Re: [PATCH -tip] x86/locking/atomic: Use asm_inline for atomic locking insns

From: H. Peter Anvin
Date: Sat Mar 08 2025 - 14:09:04 EST


On 2/28/25 08:48, Dave Hansen wrote:
On 2/28/25 04:35, Uros Bizjak wrote:
The code size of the resulting x86_64 defconfig object file increases
for 33.264 kbytes, representing 1.2% code size increase:

text data bss dec hex filename
27450107 4633332 814148 32897587 1f5fa33 vmlinux-old.o
27483371 4633784 814148 32931303 1f67de7 vmlinux-new.o

So, first of all, thank you for including some objective measurement of
the impact if your patches. It's much appreciated.

But I think the patches need to come with a solid theory of why they're
good. The minimum bar for that, I think, is *some* kind of actual
real-world performance test. I'm not picky. Just *something* that spends
a lot of time in the kernel and ideally where a profile points at some
of the code you're poking here.

I'm seriously not picky: will-it-scale, lmbench, dbench, kernel
compiles. *ANYTHING*. *ANY* hardware. Run it on your laptop.

But performance patches need to come with performance *numbers*.

Incidentally, this is exactly the reason why gcc added "asm inline" *at our request*. We just haven't caught up with it everywhere yet.

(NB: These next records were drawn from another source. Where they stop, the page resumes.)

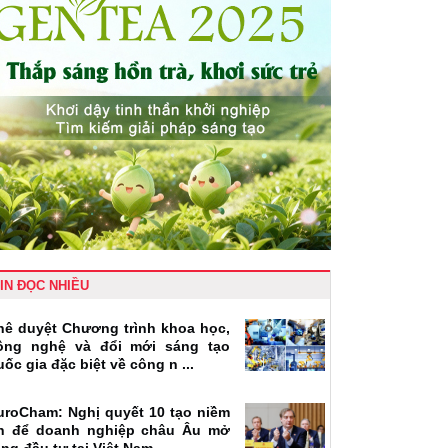
IN ĐỌC NHIỀU
hê duyệt Chương trình khoa học,
ông nghệ và đổi mới sáng tạo
uốc gia đặc biệt về công n ...
uroCham: Nghị quyết 10 tạo niềm
in để doanh nghiệp châu Âu mở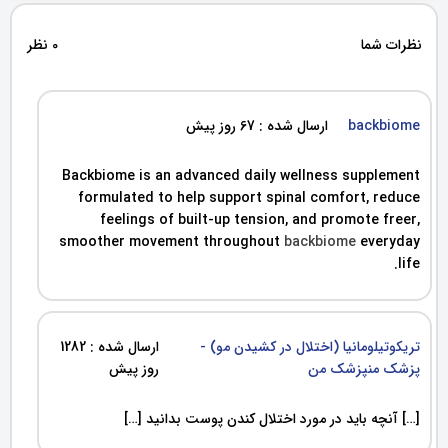
نظرات شما
0 نظر
backbiome
ارسال شده : 67 روز پیش
Backbiome is an advanced daily wellness supplement
formulated to help support spinal comfort, reduce
feelings of built-up tension, and promote freer,
smoother movement throughout
backbiome
everyday
life.
تریکوتیلومانیا (اختلال در کشیدن مو) -
ارسال شده : 1282
پزشک منپزشک من
روز پیش
[…] آنچه باید در مورد اختلال کندن پوست بدانید […]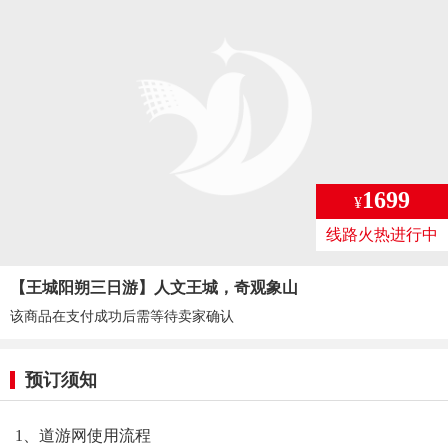
1699
¥
线路火热进行中
【王城阳朔三日游】人文王城，奇观象山
该商品在支付成功后需等待卖家确认
预订须知
1、道游网使用流程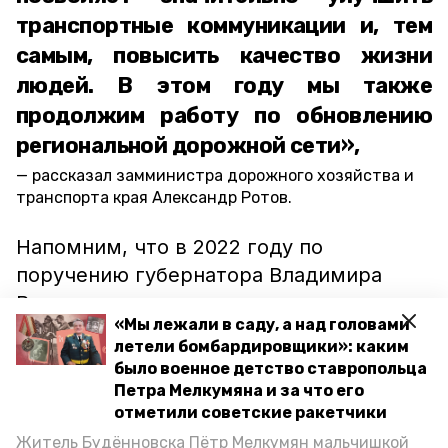
транспортные коммуникации и, тем
самым, повысить качество жизни
людей. В этом году мы также
продолжим работу по обновлению
региональной дорожной сети»,
рассказал замминистра дорожного хозяйства и
транспорта края Александр Ротов.
Напомним, что в 2022 году по
поручению губернатора Владимира
Владимирова значительная часть
«Мы лежали в саду, а над головами
краевого бюджета
направлена
на
летели бомбардировщики»: каким
ремонт и строительство дорог. На эти
было военное детство ставропольца
цели выделили более 12 миллиардов
Петра Мелкумяна и за что его
рублей.
отметили советские ракетчики
Житель Будённовска Пётр Мелкумян мальчишкой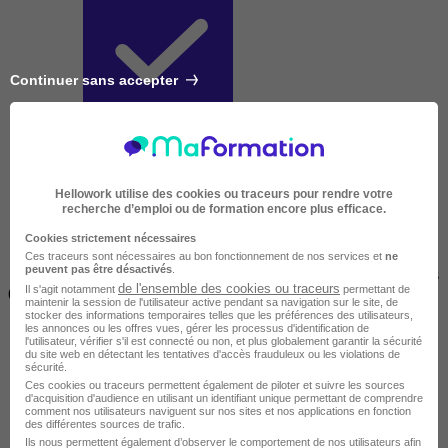
Continuer sans accepter
Courte
Hellowork utilise des cookies ou traceurs pour rendre votre
recherche d’emploi ou de formation encore plus efficace.
Cookies strictement nécessaires
Ces traceurs sont nécessaires au bon fonctionnement de nos services et
ne
peuvent pas être désactivés
.
2 jours à 2 semaines
de l'ensemble des cookies ou traceurs
Il s'agit notamment
permettant de
(14h à 70h)
maintenir la session de l'utilisateur active pendant sa navigation sur le site, de
stocker des informations temporaires telles que les préférences des utilisateurs,
les annonces ou les offres vues, gérer les processus d'identification de
l'utilisateur, vérifier s'il est connecté ou non, et plus globalement garantir la sécurité
du site web en détectant les tentatives d'accès frauduleux ou les violations de
sécurité.
Ces cookies ou traceurs permettent également de piloter et suivre les sources
d'acquisition d'audience en utilisant un identifiant unique permettant de comprendre
comment nos utilisateurs naviguent sur nos sites et nos applications en fonction
des différentes sources de trafic.
Ils nous permettent également d’observer le comportement de nos utilisateurs afin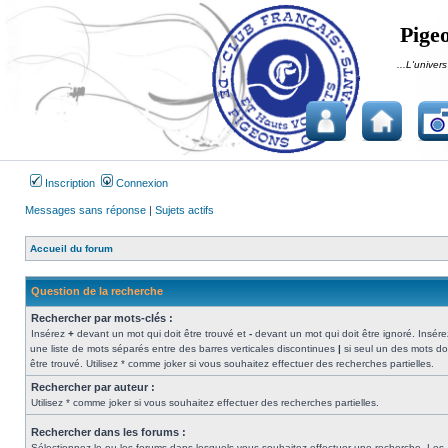
Pigeo
...L'univers
Inscription
Connexion
Messages sans réponse
|
Sujets actifs
Accueil du forum
Question de la recherche
Rechercher par mots-clés :
Insérez
+
devant un mot qui doit être trouvé et
-
devant un mot qui doit être ignoré. Insére
une liste de mots séparés entre des barres verticales discontinues
|
si seul un des mots do
être trouvé. Utilisez * comme joker si vous souhaitez effectuer des recherches partielles.
Rechercher par auteur :
Utilisez * comme joker si vous souhaitez effectuer des recherches partielles.
Rechercher dans les forums :
Sélectionnez le ou les forums dans lesquels vous souhaitez effectuer une recherche. Les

In fact, I would wonder if we shouldn't simply do:

#define asm __asm__ __inline__
#define asm_noinline __asm__

... in other words, to make asm inline an opt-out instead of an opt-in.
It is comparatively unusual that we do complex things in inline assembly that we would want gcc to treat as something that should be avoided.

-hpa